Our patient presented at 24 mo of age with short stature, hand abnormalities, facial dysmorphism and mild developmental delay. Pituitary hypoplasia and central hypothyroidism were also detected. By next generation sequencing (NGS) analysis we found a novel deletion in the ANKRD11 gene (c.4880_4893del.), that can be classified as likely pathogenic for the syndrome, with the percentage of mutated allele of 36%. We considered this finding as causative of the mild and non-specific phenotype for KBG syndrome in our patient, as previously reported in adults. A heterozygous variant in HESX1 gene, classified as variant of uncertain significance, but suspected of causing pituitary hypoplasia and hormonal deficiency, was also found. The patient started levothyroxine and growth hormone treatment.

CONCLUSION

The increased use of NGS analysis may expand the phenotypic spectrum of KBG syndrome because it allows genetic diagnosis of somatic mosaicisms also in children.

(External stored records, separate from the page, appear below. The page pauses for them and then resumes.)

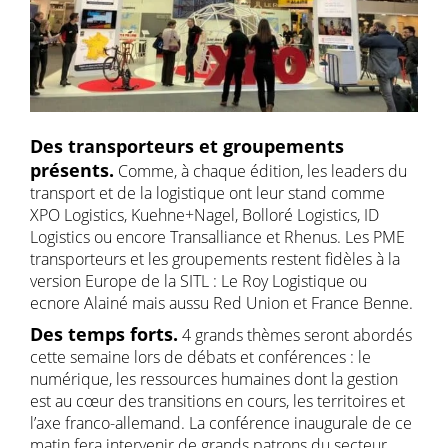
Des transporteurs et groupements
présents.
Comme, à chaque édition, les leaders du
transport et de la logistique ont leur stand comme
XPO Logistics, Kuehne+Nagel, Bolloré Logistics, ID
Logistics ou encore Transalliance et Rhenus. Les PME
transporteurs et les groupements restent fidèles à la
version Europe de la SITL : Le Roy Logistique ou
ecnore Alainé mais aussu Red Union et France Benne.
Des temps forts.
4 grands thèmes seront abordés
cette semaine lors de débats et conférences : le
numérique, les ressources humaines dont la gestion
est au cœur des transitions en cours, les territoires et
l’axe franco-allemand. La conférence inaugurale de ce
matin fera intervenir de grands patrons du secteur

Keywords: ANKRD11, KBG, Mosaic, HESX1, Child, Case report

Core Tip: Somatic mosaicisms of KBG syndrome are usually recognized in the parents only after a typically affected son is diagnosed. We report for the first time the case of a somatic mosaicism for KBG syndrome diagnosed in a child with a mild and non-specific phenotype. The increased use of next generation sequencing allows a genetic diagnosis of this mosaic form in children expanding the phenotypic spectrum of the KBG syndrome.